Por último, no que se refere à valorização nominal média das remunerações fixas por trabalhador em 2024, surge desde logo a dúvida sobre o conceito de “remuneração fixa” a adotar para este efeito, já que o mesmo não está definido na disposição transitória prevista no artigo 143º da PLOE 2024.
Para assegurar-se a consistência entre os vários incentivos fiscais, julgamos que se poderá clarificar no debate na especialidade que deverá aplicar o conceito de remuneração fixa previsto no artigo 19.º-B do Estatuto dos Benefícios Fiscais, na versão alterada pela PLOE 2024, nos termos da qual se considera “remuneração fixa”, “a remuneração auferida pelo trabalhador que não esteja dependente do desempenho individual, da equipa ou da empresa, bem como as remunerações acessórias enunciadas na alínea b) do n.º 3 do artigo 2.º do Código do IRS, que se revelem de caráter fixo e nas condições aí enunciadas”.
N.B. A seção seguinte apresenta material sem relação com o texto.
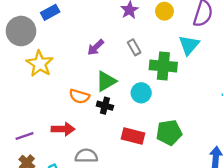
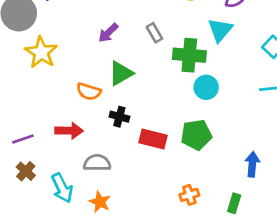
cyan circle: (141, 93) -> (206, 87), moved
black cross: (105, 106) -> (119, 117), moved

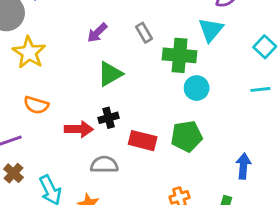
orange semicircle: (89, 91) -> (36, 105), moved
black cross: (119, 117) -> (109, 118), turned -30
red arrow: (69, 131) -> (79, 129), moved
gray semicircle: (97, 163) -> (104, 165), moved

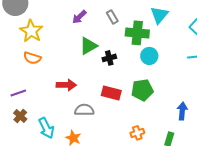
orange semicircle: (36, 105) -> (32, 58), moved
black cross: (109, 118) -> (109, 58), moved

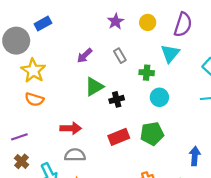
green cross: (137, 33) -> (147, 73), size x0.6
red rectangle: (111, 93) -> (119, 137), turned -36
gray semicircle: (84, 110) -> (75, 155), moved

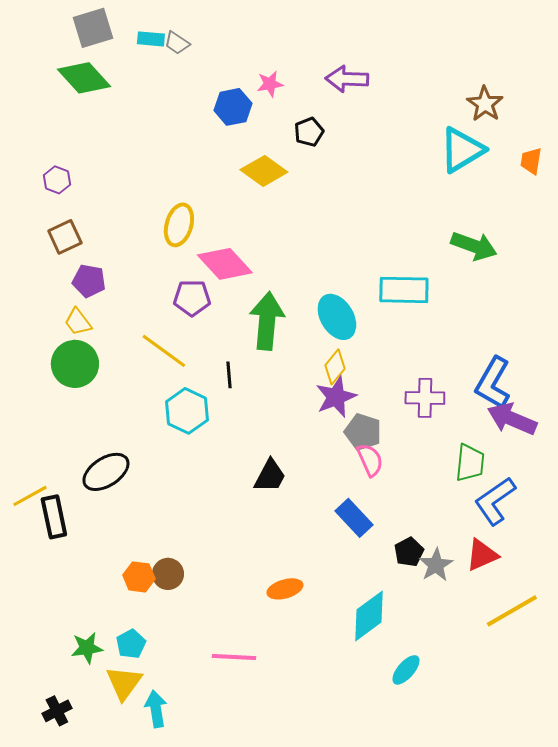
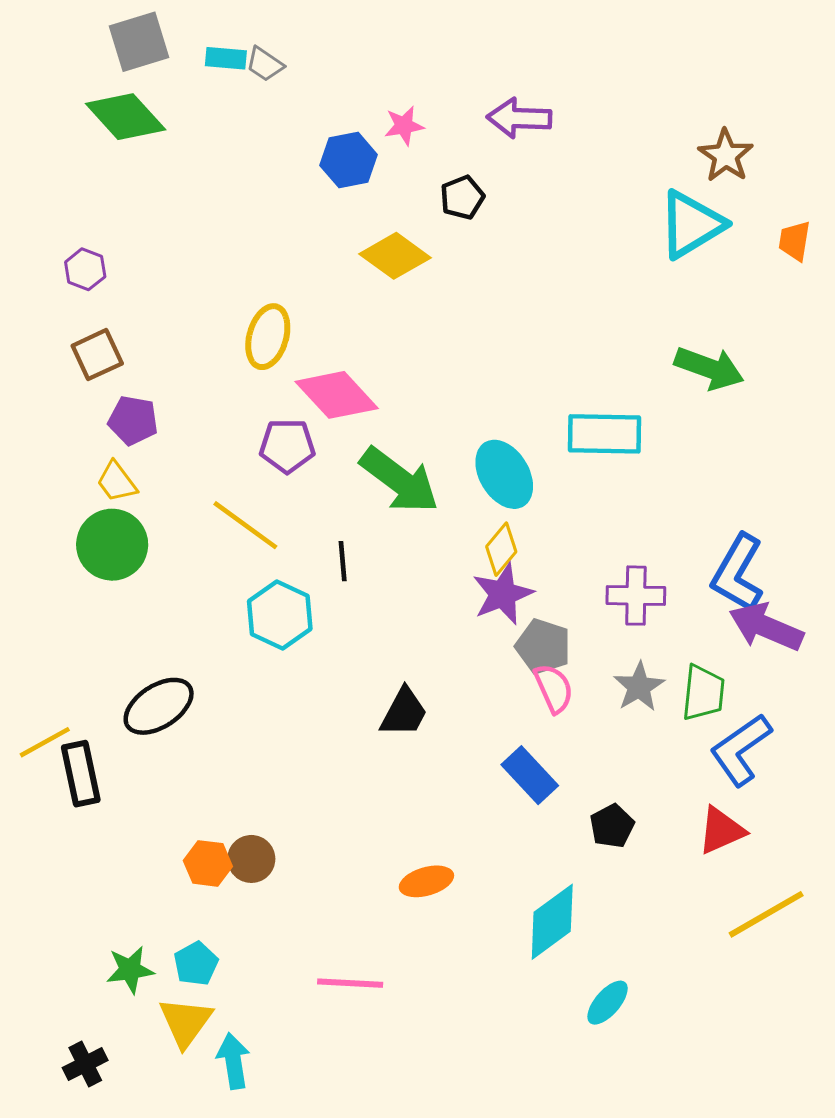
green arrow: (267, 321) -> (399, 480), turned 122
gray star: (436, 565) -> (639, 687), moved

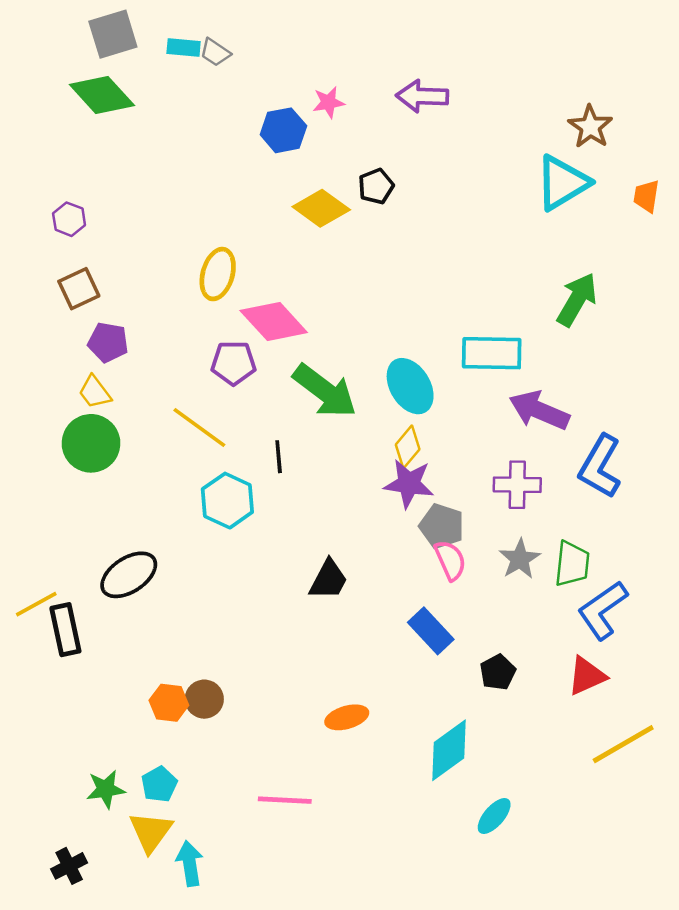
black pentagon: (462, 197) -> (376, 186), moved
green arrow: (709, 368) -> (577, 300), turned -80
purple star: (503, 594) -> (409, 484), turned 30
purple arrow: (766, 627) -> (539, 410), moved

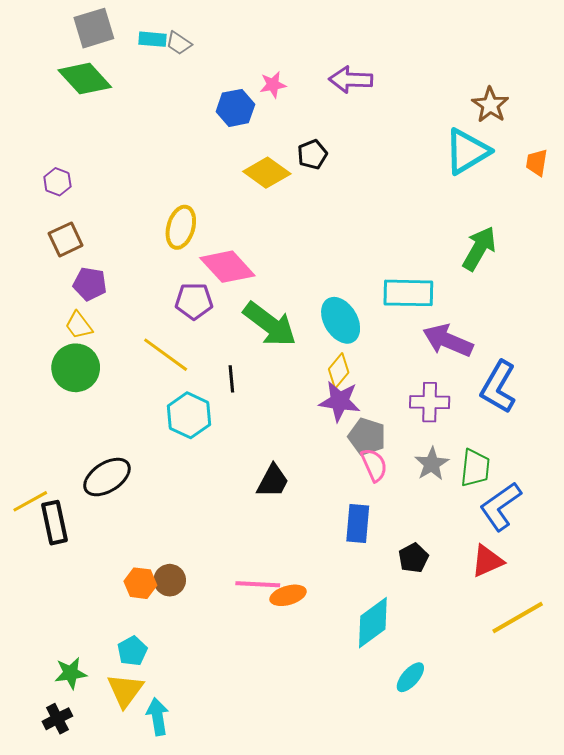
blue rectangle: (431, 631) -> (358, 524), turned 48
green star: (106, 789) -> (71, 673), moved
pink line: (285, 800) -> (258, 584), moved

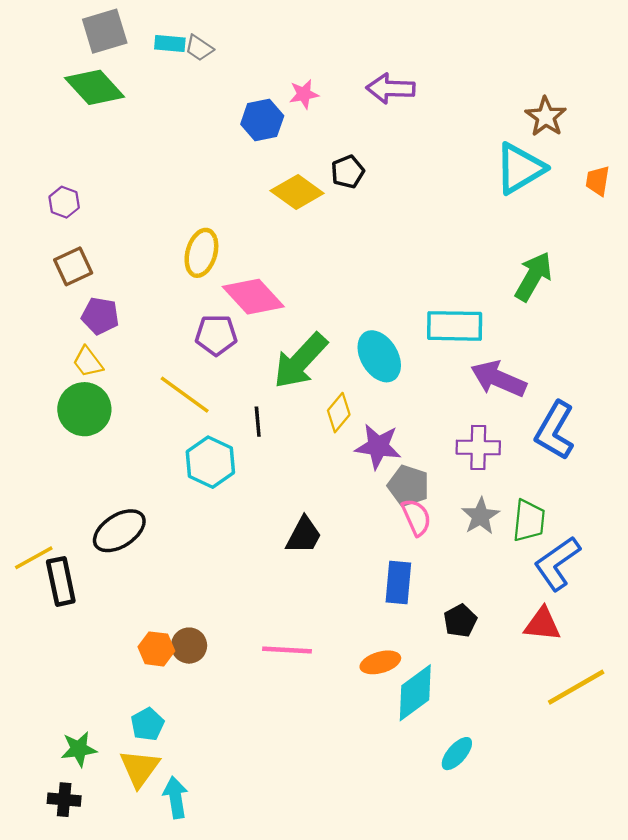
green arrow: (270, 324) -> (300, 361), turned 96
yellow diamond: (339, 371) -> (339, 413), moved
red triangle: (487, 561) -> (542, 624), turned 30
orange ellipse: (288, 595) -> (380, 662), moved
black cross: (57, 719) -> (64, 800), turned 32

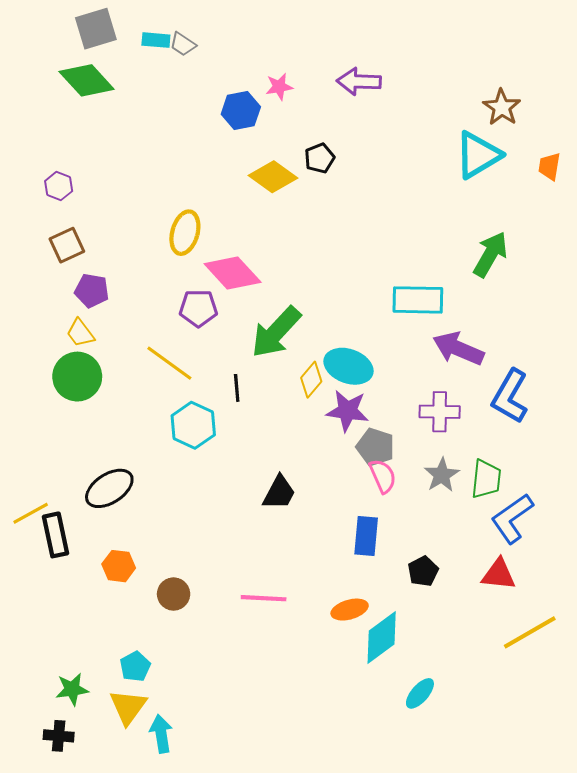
cyan ellipse: (379, 356) -> (349, 366), moved, turned -39
orange hexagon: (156, 649) -> (119, 566), moved

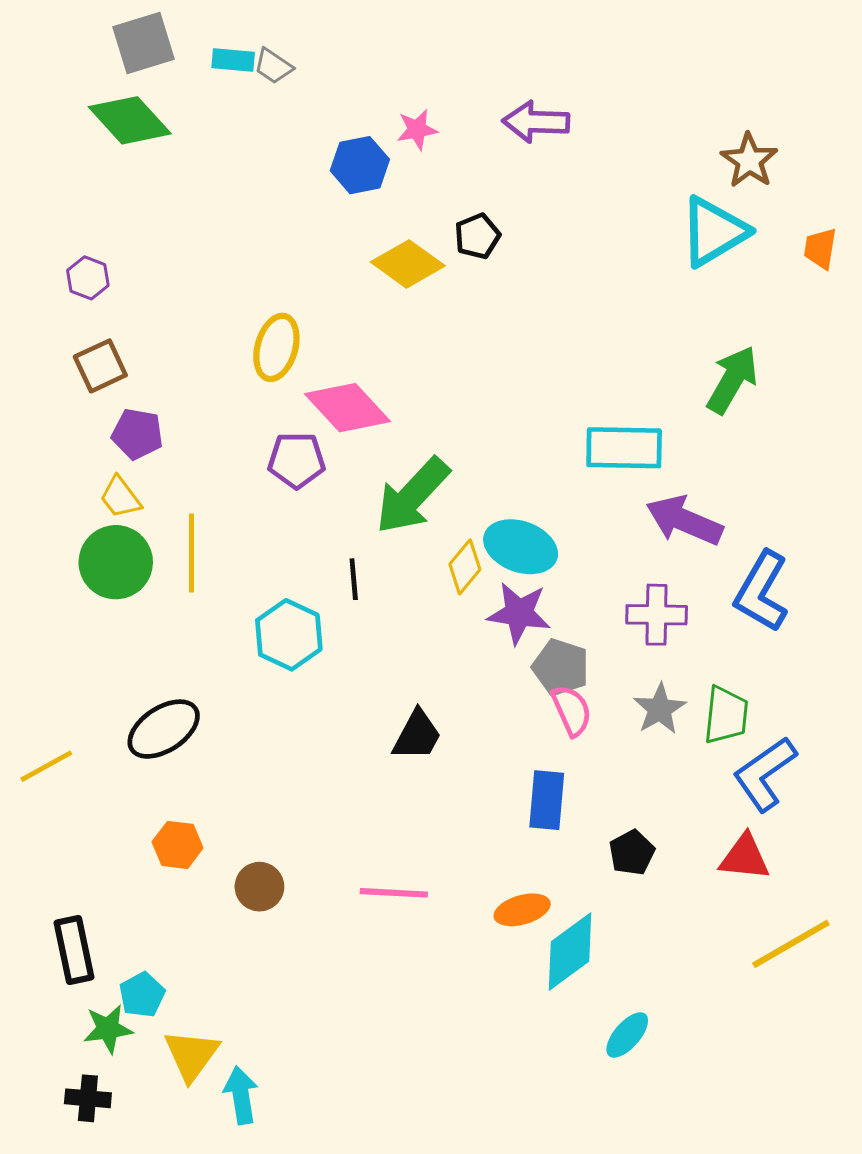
yellow line: (169, 363) -> (191, 553), moved, turned 54
black rectangle: (55, 535) -> (74, 950), moved
cyan pentagon: (135, 666) -> (142, 995), moved

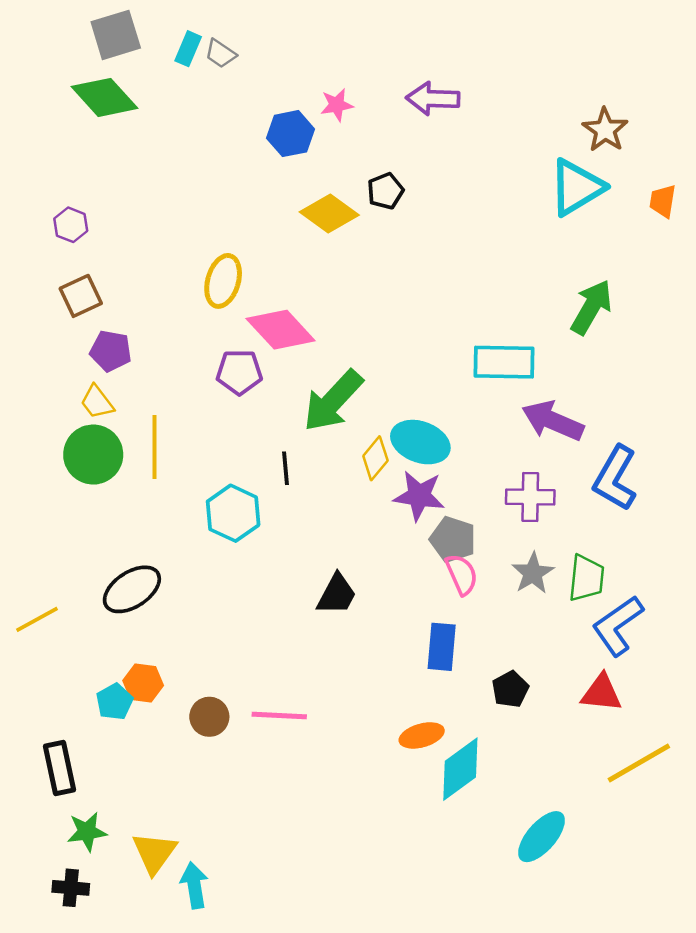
cyan rectangle: (233, 60) -> (188, 49), turned -72
pink line: (394, 893) -> (279, 716), moved
cyan pentagon: (142, 995) -> (114, 702), moved
cyan ellipse: (627, 1035) -> (541, 837), moved, size x1.4

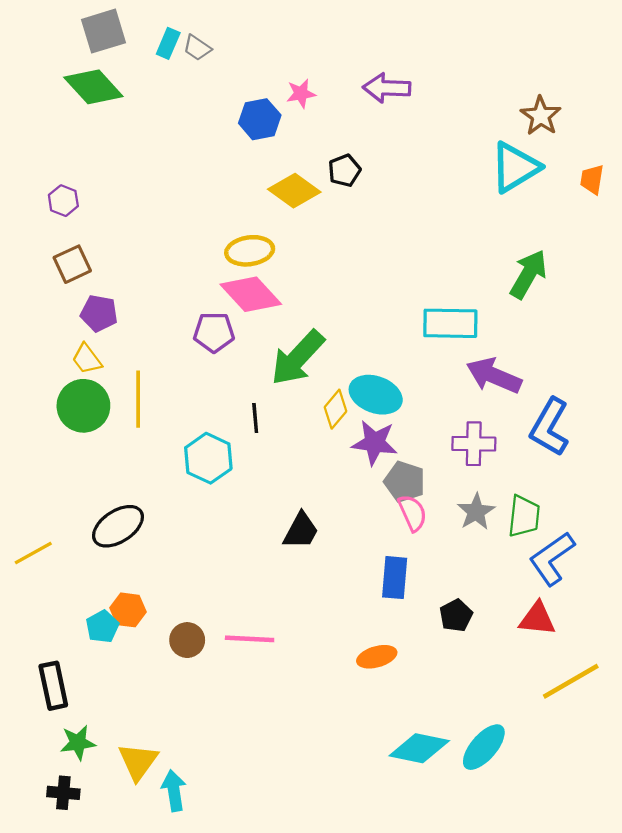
yellow ellipse: (223, 281) -> (250, 251), moved, turned 66
cyan diamond: (460, 769) -> (419, 748), moved, turned 48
Será igualmente relevante esclarecer como funciona a aplicação desta medida quando estamos a perante empresas que realizam o aumento salarial dos seus colaboradores num mês posterior ao da atribuição da participação nos lucros, dado que, neste caso poderá ainda não ser possível aferir, no momento da atribuição da participação nos lucros, se se verificou ou não uma valorização nominal média das remunerações fixas por trabalhador em 2024 igual ou superior a 5 %.
Face ao exposto, sendo várias as dúvidas que se colocam sobre a aplicação desta medida na prática, seria útil que as mesmas fossem esclarecidas em debate de especialidade, já que a introdução desta medida (ainda que se pudesse revisitar o facto de a mesma apenas ser aplicável a 2024) é favorável aos trabalhadores que aufiram participação nos lucros atribuídos por empresas elegíveis, pois a isenção em IRS vem agora somar-se à não sujeição atualmente em vigor em sede de Segurança Social e à dedutibilidade dos gastos em matéria de IRC.
[1] Para um estudo sobre os conceitos de lucro, no que respeita à sua distribuição, vd. Tarso Domingues, Paulo, em Código das Sociedades Comerciais Anotado,
[2] Sobre a participações nos lucros em sentido próprio e impróprio, vd Luís António Ramos Correia Araújo, A Participação dos Trabalhadores nos Lucros das Sociedades Comerciais, Porto: Universidade Católica Portuguesa, 2011.